··· Dataset entries ···

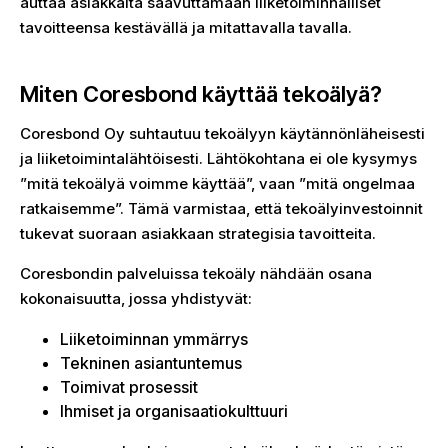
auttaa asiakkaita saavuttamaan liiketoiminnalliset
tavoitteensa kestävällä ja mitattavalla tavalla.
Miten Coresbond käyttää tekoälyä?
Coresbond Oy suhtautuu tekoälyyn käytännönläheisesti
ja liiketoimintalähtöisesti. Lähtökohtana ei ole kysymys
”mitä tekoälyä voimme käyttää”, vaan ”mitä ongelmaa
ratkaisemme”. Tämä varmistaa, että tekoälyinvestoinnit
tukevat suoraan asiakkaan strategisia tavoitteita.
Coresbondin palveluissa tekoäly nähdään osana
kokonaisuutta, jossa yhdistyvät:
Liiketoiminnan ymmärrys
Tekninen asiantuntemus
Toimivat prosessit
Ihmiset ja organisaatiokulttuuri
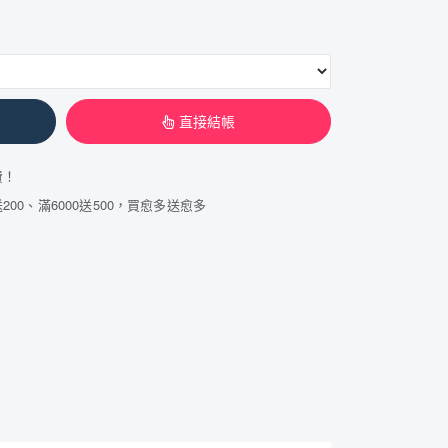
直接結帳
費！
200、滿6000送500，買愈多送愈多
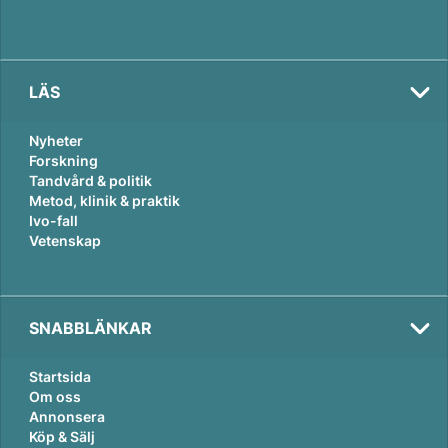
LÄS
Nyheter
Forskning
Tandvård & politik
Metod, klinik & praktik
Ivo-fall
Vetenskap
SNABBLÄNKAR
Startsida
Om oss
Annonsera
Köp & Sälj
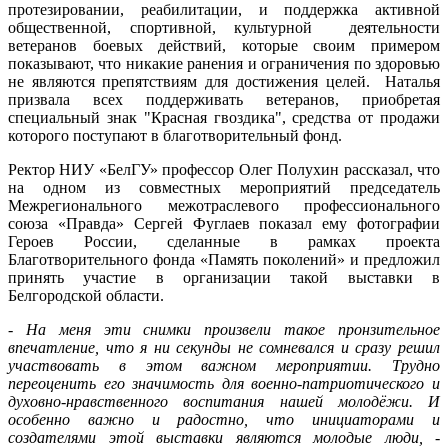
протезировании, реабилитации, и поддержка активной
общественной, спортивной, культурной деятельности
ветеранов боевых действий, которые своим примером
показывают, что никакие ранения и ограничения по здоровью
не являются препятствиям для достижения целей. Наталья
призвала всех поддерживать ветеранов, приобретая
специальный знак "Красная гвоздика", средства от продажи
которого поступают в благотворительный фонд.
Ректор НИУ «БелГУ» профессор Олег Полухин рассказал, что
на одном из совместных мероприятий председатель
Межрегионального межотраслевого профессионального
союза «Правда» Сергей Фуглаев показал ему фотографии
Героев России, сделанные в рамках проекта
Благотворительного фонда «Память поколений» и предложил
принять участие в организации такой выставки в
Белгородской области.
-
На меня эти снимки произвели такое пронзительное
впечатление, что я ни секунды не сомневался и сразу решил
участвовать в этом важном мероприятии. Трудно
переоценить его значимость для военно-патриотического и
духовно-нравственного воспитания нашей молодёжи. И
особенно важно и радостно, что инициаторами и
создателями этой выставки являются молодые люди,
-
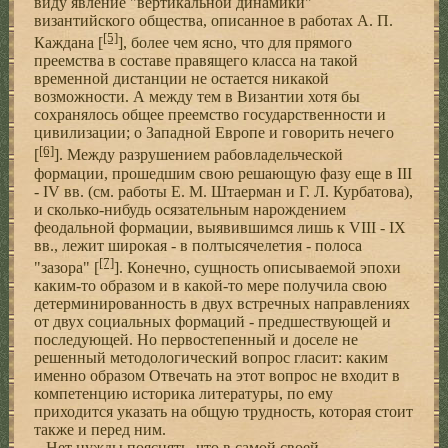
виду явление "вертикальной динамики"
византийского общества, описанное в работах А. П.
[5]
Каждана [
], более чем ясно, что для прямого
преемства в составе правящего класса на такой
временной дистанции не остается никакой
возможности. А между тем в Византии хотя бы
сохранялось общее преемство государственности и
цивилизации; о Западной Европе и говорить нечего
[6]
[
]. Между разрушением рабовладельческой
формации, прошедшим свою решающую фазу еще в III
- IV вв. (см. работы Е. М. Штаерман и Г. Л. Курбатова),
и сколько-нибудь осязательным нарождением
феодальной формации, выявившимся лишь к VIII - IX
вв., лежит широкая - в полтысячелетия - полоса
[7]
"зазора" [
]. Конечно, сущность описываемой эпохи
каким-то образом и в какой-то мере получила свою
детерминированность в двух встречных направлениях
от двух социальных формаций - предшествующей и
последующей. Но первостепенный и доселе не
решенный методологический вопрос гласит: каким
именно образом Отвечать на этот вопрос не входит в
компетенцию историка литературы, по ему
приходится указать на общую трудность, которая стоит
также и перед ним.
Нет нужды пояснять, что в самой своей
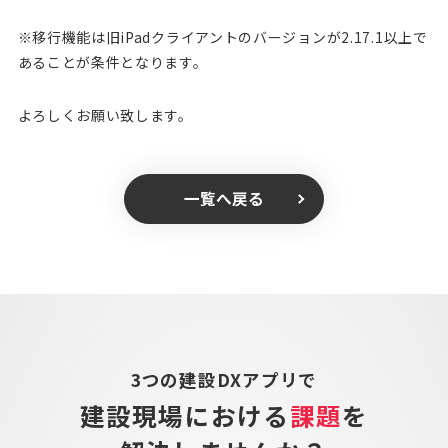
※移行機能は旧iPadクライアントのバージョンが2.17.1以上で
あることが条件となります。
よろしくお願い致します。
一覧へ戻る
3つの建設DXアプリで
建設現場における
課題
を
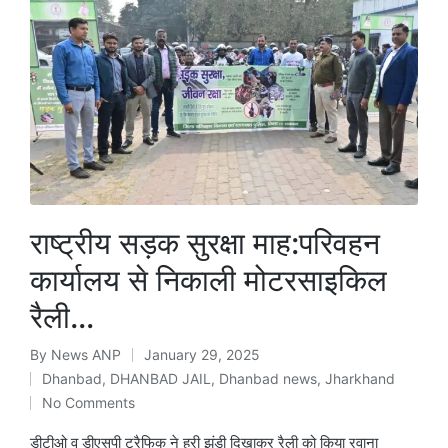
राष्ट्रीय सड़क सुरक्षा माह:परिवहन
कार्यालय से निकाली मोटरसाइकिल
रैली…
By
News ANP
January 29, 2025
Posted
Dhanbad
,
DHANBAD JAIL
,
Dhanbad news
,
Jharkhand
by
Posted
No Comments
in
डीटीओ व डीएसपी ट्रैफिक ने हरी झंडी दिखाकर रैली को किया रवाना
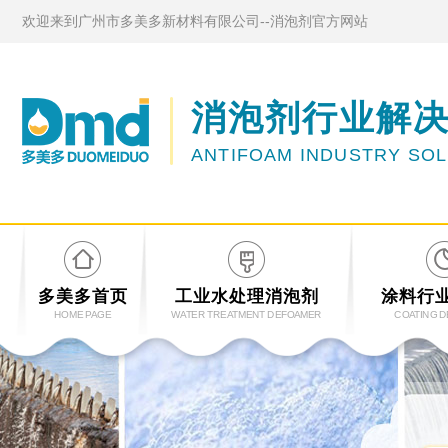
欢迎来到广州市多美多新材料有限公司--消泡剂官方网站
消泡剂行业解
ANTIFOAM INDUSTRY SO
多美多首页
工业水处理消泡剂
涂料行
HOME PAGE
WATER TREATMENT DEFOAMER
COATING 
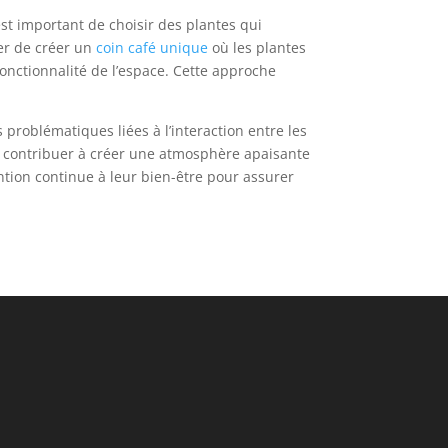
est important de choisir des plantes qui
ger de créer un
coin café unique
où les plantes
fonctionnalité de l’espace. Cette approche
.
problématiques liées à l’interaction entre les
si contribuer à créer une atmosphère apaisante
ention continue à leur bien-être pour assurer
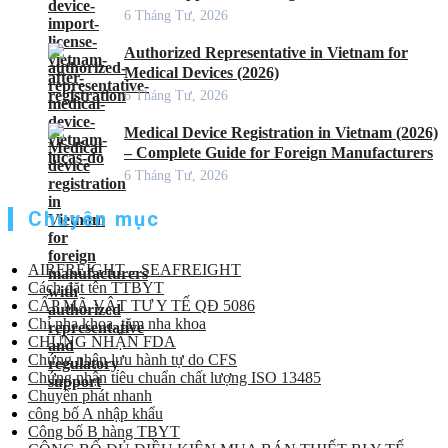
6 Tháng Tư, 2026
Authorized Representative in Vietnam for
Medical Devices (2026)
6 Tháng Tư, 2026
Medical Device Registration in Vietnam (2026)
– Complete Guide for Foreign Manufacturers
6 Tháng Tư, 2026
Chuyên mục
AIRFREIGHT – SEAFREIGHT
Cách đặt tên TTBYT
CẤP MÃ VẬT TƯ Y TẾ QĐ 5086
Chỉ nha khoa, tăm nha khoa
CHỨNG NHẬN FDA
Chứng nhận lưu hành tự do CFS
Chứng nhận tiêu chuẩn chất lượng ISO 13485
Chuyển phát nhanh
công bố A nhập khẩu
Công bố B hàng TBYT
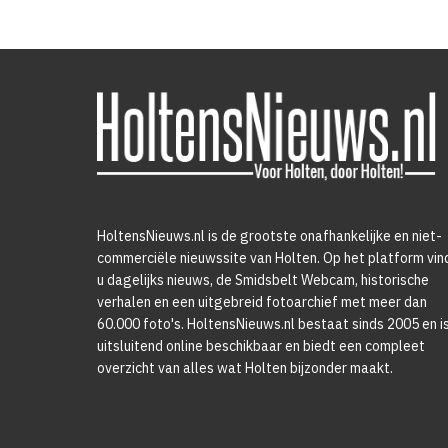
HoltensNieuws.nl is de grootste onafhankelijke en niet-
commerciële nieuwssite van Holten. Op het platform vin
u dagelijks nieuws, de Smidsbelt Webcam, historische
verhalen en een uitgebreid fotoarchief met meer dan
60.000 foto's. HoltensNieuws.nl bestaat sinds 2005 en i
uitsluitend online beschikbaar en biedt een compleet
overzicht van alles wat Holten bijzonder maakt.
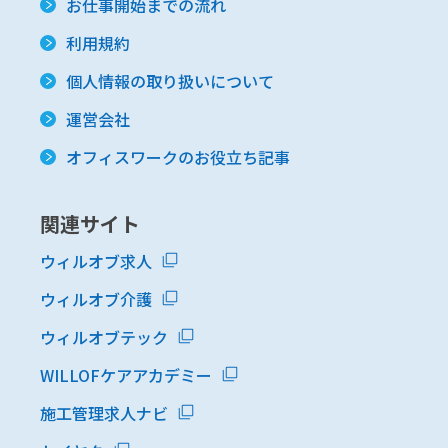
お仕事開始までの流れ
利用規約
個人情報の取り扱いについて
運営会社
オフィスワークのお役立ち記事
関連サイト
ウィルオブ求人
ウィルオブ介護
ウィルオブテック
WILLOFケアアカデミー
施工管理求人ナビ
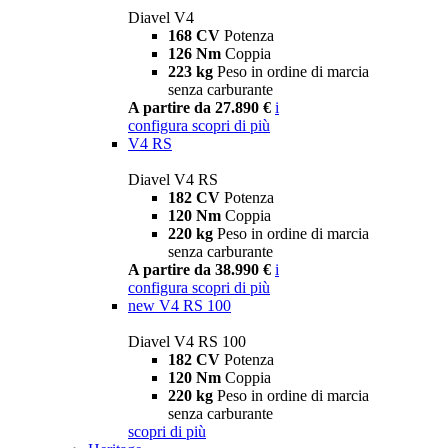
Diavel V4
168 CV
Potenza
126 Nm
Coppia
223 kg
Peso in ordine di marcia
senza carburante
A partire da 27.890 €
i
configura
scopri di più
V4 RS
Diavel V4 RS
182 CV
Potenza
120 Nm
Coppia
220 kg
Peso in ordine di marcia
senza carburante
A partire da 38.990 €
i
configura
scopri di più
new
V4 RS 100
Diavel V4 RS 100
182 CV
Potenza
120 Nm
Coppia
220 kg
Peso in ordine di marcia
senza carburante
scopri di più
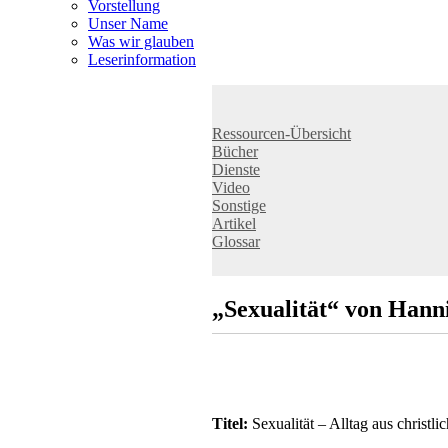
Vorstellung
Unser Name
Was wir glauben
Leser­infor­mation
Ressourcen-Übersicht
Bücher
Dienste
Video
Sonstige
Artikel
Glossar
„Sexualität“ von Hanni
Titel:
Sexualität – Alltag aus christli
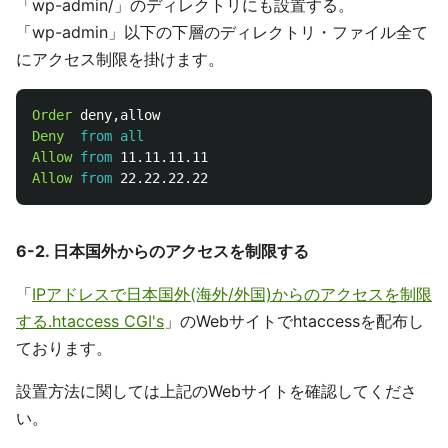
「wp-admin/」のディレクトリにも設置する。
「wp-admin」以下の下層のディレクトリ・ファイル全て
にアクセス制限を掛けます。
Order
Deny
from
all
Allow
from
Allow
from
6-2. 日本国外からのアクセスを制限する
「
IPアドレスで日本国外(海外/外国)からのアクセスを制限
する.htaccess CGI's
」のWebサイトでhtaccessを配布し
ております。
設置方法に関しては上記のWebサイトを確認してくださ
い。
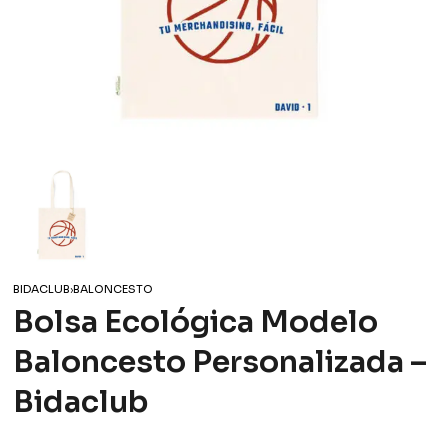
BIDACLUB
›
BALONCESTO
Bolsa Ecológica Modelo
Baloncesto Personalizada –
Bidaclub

···

▸ **Work item**
Which lines of the records above hold the word "являются"? Copy each of them.

▸ **Task response**
не являются препятствиям для достижения целей. Наталья
создателями этой выставки являются молодые люди,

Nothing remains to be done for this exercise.